Home

Your premium source for custom modification services for phpBB

  logo

HomeForumsBlogMOD ManagerFAQSearchRegisterLogin

Comments September 19, 2008

Spammer “Tells”

Filed under: Anti-spam, bbProtection, phpBB — Dave Rathbun @ 6:11 am CommentsComments (14) 

If you have ever watched poker (or other games that involve bluffing) then you might have heard people talk about “tells” from other players. A “tell” is simply something that the person does – perhaps without even being aware of it – that gives away certain information. Spammers do the same thing. If I can find their tells then I can use that information against them, just like I could use that information to my advantage in a poker game.

Here are some “tells” that I have identified after analyzing my phpBB2 honey pot board with one month of spammer data.

Time Zone

A while back someone posted a MOD at phpbb.com that banned anyone that registered with the time zone of GMT – 12. If you check, you’ll find that GMT – 12 is in the middle of the ocean. Which reminds me of an old joke which I will paraphrase here:

Question: What do you call 10,000 spammers at the bottom of the ocean?
Answer: A good start!

:lol: Okay, maybe that one was just for me… on with the program…

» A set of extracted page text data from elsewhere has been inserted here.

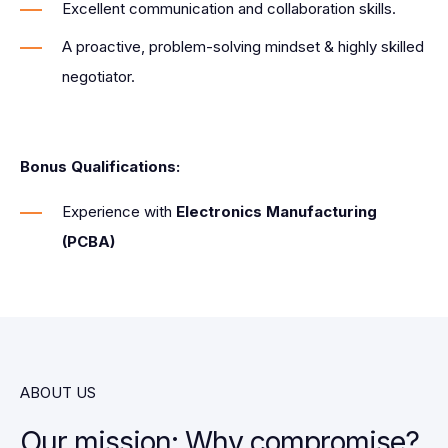
Excellent communication and collaboration skills.
A proactive, problem-solving mindset & highly skilled
negotiator.
Bonus Qualifications:
Experience with
Electronics Manufacturing
(PCBA)
ABOUT US
Our mission: Why compromise?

So here are the statistics from my honey pot board for all users other than the original admin (that would be me) and the Anonymous user:

+---------------+----------+
| user_timezone | count(*) |
+---------------+----------+
|        -12.00 |      463 |
+---------------+----------+

Hm. That looks like a fairly significant tell to me. Every single spammer registered with the same time zone. Why do you suppose that is happening? Is it because that’s the default time zone? In fact, it’s not. On my honey pot board I set the board timezone to GMT – 5 which becomes the default for new user registrations. That means that spammer bots are specifically changing the time zone from -5 to -12 during their registration process. The only thing significant about -12 is that it’s the first option on the drop-down list. It would seem that the registration bots are making sure they select something, and in this case it’s something that nobody should really be selecting.

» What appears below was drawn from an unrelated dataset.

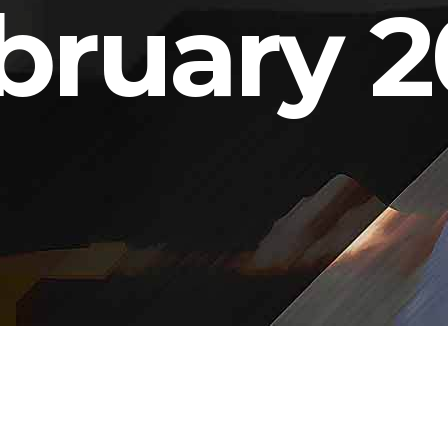
bruary 2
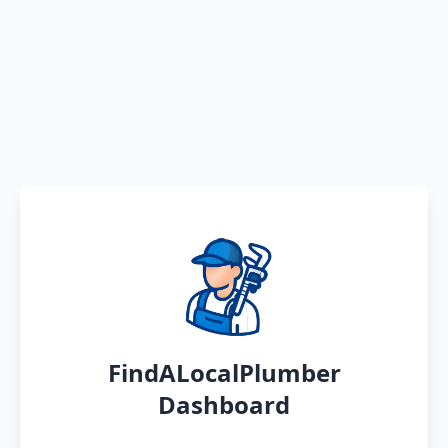
FindALocalPlumber
Dashboard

Is this a bullet-proof tell? It’s hard to know for sure, but the odds seem favorable.

User Location

What about the user location field, are there any patterns there? Here are the top 10 locations provided by spammer registrations on my board:

+-------------+----------+
| user_from   | count(*) |
+-------------+----------+
| Sex Relaxxx |      141 |
| USA         |       36 |
| Russia      |       33 |
| adult       |       19 |
| US          |       18 |
| Canada      |       18 |
| Greece      |        8 |
|             |        6 |
| Jamaica     |        6 |
| Kazakhstan  |        5 |
+-------------+----------+

The first one seems to indicate a spammer, as does the fourth. It’s hard to say much about the others.

Then there are those that enter a complete web site in the location field. There are only 6 (out of 464) on my honey pot board that did this, and to be honest I have seen legitimate users do this as well, so it would be hard to classify this as a solid tell of a spammer.

Profile Websites

For many years I observed spammers that would try to register on my boards only to get their web sites listed in their profile, which would then be displayed as a link on the memberlist. The first anti-spam measure I took was to prevent inactive members from showing up (a very simple, common, and popular MOD that can be found at phpbb.com as well). The next step was to prevent a user from entering a web site until they had posted a few times.

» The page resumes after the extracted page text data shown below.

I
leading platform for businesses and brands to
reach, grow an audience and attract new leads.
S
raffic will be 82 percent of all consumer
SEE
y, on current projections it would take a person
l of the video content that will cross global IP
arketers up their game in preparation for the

However, things seem to have changed. These simple measures became so popular that I suspect spammers started doing things to work around them. One of the changes made, interestingly enough, involved putting a legitimate website into their profile. Would you believe that one of the most popular web site entered by spammers now is google? :lol: Now I like to blame google for lots of things, but I doubt that they’re really behind all of the spammers joining my board.

Email Address

I have had plenty of posts where I called out specific email domains being used by spammers. I think it’s relatively easy to see patterns here. For example, these are the top 10 email domains used to register on my honey pot board:

+----------------------+----------+
| email_domain         | count(*) |
+----------------------+----------+
| serpdomains.com      |      142 |
| mail.ru              |      126 |
| gmail.com            |       33 |
| gawab.com            |       28 |
| dp-blog.com          |       25 |
| mymail-in.net        |       15 |
| gmx.us               |       15 |
| greatfreemail.net    |       12 |
| mp3bank.in           |        9 |
| paydayloancourse.com |        4 |
+----------------------+----------+

Notice who is number three on the list? That’s right, gmail. Along with spammer favorites like mail.ru and gawab.com I now have to deal with spammers using gmail accounts. It’s relatively easy to justify banning an email domain like anotherstupeddomain4bots.org (yes, I really got that, along with other domains in this post). I have heard of board owners that take the rather drastic step of banning all “free” email providers including hotmail and yahoo. I don’t think that’s a good step to take if you are trying to attract a wide range of members. Based on behavior I don’t have any problem adding certain domains to my banlist. I do have a problem with banning gmail and other free email accounts just because some spammers use their service.

Conclusion

Are any of these individual “tells” enough to block spammers? Maybe. Certain fields seem to have a higher success rate (time zone, for example) at predicting whether an account was created by a spammer or not. The problem with relying on an individual field like time zone is that it would be easy for a bot writer to change that behavior. In addition to that, I can’t be 100% sure that it’s not a legitimate user. For example, I just checked my biggest board and I have 21 users (a whopping 0.06%) that registered with the -12 time zone. Most of them have posted at least once and have survived, so they’re not spammers. If they were, I would have figured that out by now. In my opinion that means that I can’t really “auto-ban” anyone with that time zone, as attractive as that seemed at the beginning of this post.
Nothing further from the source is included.